- [REQUIRED WORK]:
Reproduce every entry exactly.

---

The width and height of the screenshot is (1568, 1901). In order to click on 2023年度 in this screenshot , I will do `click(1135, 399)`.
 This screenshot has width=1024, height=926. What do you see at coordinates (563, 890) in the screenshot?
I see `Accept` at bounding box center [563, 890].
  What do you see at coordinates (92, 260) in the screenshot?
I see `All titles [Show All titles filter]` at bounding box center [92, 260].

---

- [ANSWER TO THE PROBLEM]:
The width and height of the screenshot is (1568, 1901). In order to click on 2023年度 in this screenshot , I will do `click(1135, 399)`.
 This screenshot has width=1024, height=926. What do you see at coordinates (563, 890) in the screenshot?
I see `Accept` at bounding box center [563, 890].
  What do you see at coordinates (92, 260) in the screenshot?
I see `All titles [Show All titles filter]` at bounding box center [92, 260].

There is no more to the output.